Regarding ALL, partial nontandem duplications have been described in the PER-377 cell line derived from an infant biphenotypic acute leukemia5. Nevertheless, larger amplifications of the entire MLL gene as dmin or HSR have never been reported in adult patients. The poor prognosis of this case is probably due, in part, to MLL amplification.

ACKNOWLEDGMENTS
This study was partially supported by the grant FIS 01/1424 from the spanish "Ministerio de Sanidad y Consumo". The authors wish to thank Rosa Mª Vilà, Carme Melero and Mª José Maldonado for their excellent technical assistance.

REFERENCES

  1. DiMartino JF, Cleary ML. MLL rearrangements in haematological malignancies: lessons from clinical and biological studies. Br J Haematol. 1999; 106: 614-626.
  2. Cuthbert G, Thompson K, McCullough S, et al. MLL amplifications in acute leukaemia: a United Kingdom Cancer Cytogenetics Group (UKCCG) study. Leukemia. 2000; 14: 1885-1891.
  3. Michaux L, Wlodarska I, Stul M, et al. MLL amplification in myeloid leukemias: a study of 14 cases with multiple copies of 11q23. Genes Chromosomes Cancer. 2000; 29: 40-47.
  4. Mitelman F, Johansson B, Mertens F (Eds.) (2002) Mitelman Database of Chromosome Aberrations in Cancer
  5. Whitman SP, Strout MP, Marcucci G et al. The partial nontandem duplication of the MLL (ALL1) gene is a novel rearrangement that generates three distinct fusion transcripts in B-cell acute lymphoblastic leukemia. Cancer Res. 2001; 61: 59-63.

    FIGURE LEGENDS

    Figure 1. A. Conventional karyotype of a patient affected with a pre-B acute lymphoblastic leukemia showing a complex karyotype. The presence of an hsr(11) is remarkable. B. Fluorescence in situ hybridization technique using a dual colour MLL probe. The presence of multiple copies of the MLL gene located in hsr(11) can be observed.

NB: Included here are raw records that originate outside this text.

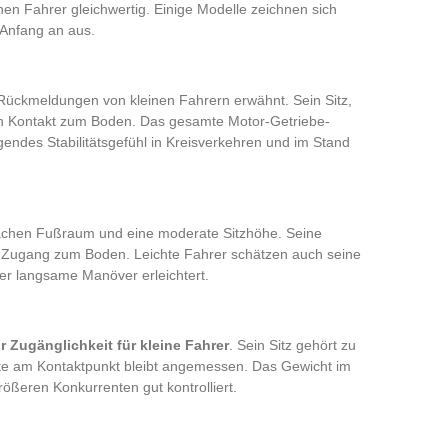
inen Fahrer gleichwertig. Einige Modelle zeichnen sich
Anfang an aus.
ückmeldungen von kleinen Fahrern erwähnt. Sein Sitz,
t den Kontakt zum Boden. Das gesamte Motor-Getriebe-
higendes Stabilitätsgefühl in Kreisverkehren und im Stand
lachen Fußraum und eine moderate Sitzhöhe. Seine
en Zugang zum Boden. Leichte Fahrer schätzen auch seine
er langsame Manöver erleichtert.
 Zugänglichkeit für kleine Fahrer
. Sein Sitz gehört zu
ite am Kontaktpunkt bleibt angemessen. Das Gewicht im
rößeren Konkurrenten gut kontrolliert.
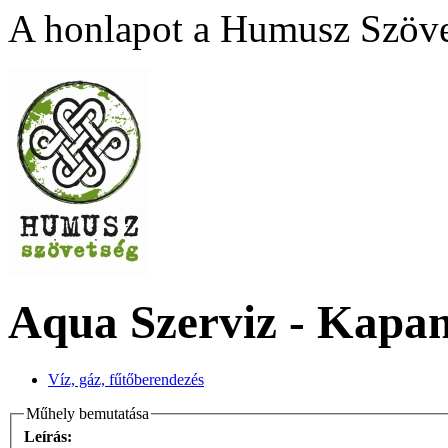
A honlapot a Humusz Szövet
Aqua Szerviz - Kapa
Víz, gáz, fűtőberendezés
Műhely bemutatása
Leírás:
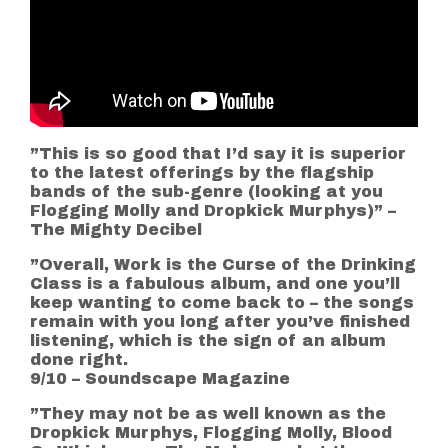
”This is so good that I’d say it is superior
to the latest offerings by the flagship
bands of the sub-genre (looking at you
Flogging Molly and Dropkick Murphys)” –
The Mighty Decibel
”Overall, Work is the Curse of the Drinking
Class is a fabulous album, and one you’ll
keep wanting to come back to – the songs
remain with you long after you’ve finished
listening, which is the sign of an album
done right.
9/10 – Soundscape Magazine
”They may not be as well known as the
Dropkick Murphys, Flogging Molly, Blood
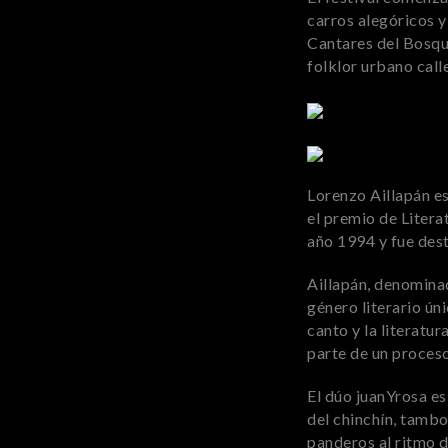
carros alegóricos y 
Cantares del Bosqu
folklor urbano call
Lorenzo Aillapán es
el premio de Litera
año 1994 y fue de
Aillapán, denomina
género literario úni
canto y la literatu
parte de un proceso
El dúo juanYrosa es
del chinchín, tambo
panderos al ritmo 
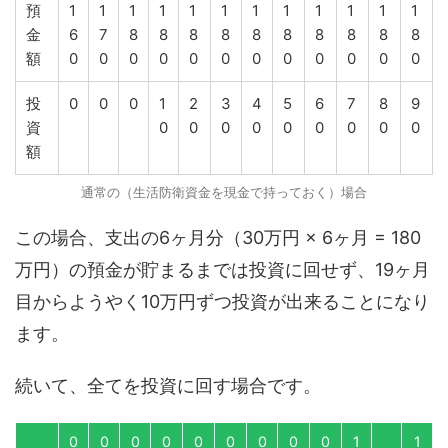
預
1
1
1
1
1
1
1
1
1
1
1
1
金
6
7
8
8
8
8
8
8
8
8
8
8
額
0
0
0
0
0
0
0
0
0
0
0
0
投
0
0
0
1
2
3
4
5
6
7
8
9
資
0
0
0
0
0
0
0
0
0
額
通常の（生活防衛資金を現金で持っておく）場合
この場合、支出の6ヶ月分（30万円 × 6ヶ月 = 180
万円）の預金が貯まるまでは投資に回せず、19ヶ月
目からようやく10万円ずつ投資が出来ることになり
ます。
続いて、全てを投資に回す場合です。
0
0
0
0
0
0
0
0
0
1
1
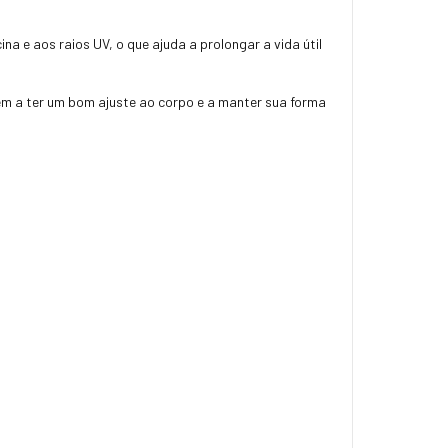
a e aos raios UV, o que ajuda a prolongar a vida útil
dem a ter um bom ajuste ao corpo e a manter sua forma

    Figure 2. A. Cytomorphology of May-Grünwald Giemsa stained blastic cells and three erythroblasts in the bone marrow. B. Cells were relocated after interphase FISH with dual color labelled MLL gene probe. Multiple hybridization signals can be observed in the blastic population while only two signals corresponding to the two normal #11 chromosomes can be seen in the three erythroblasts.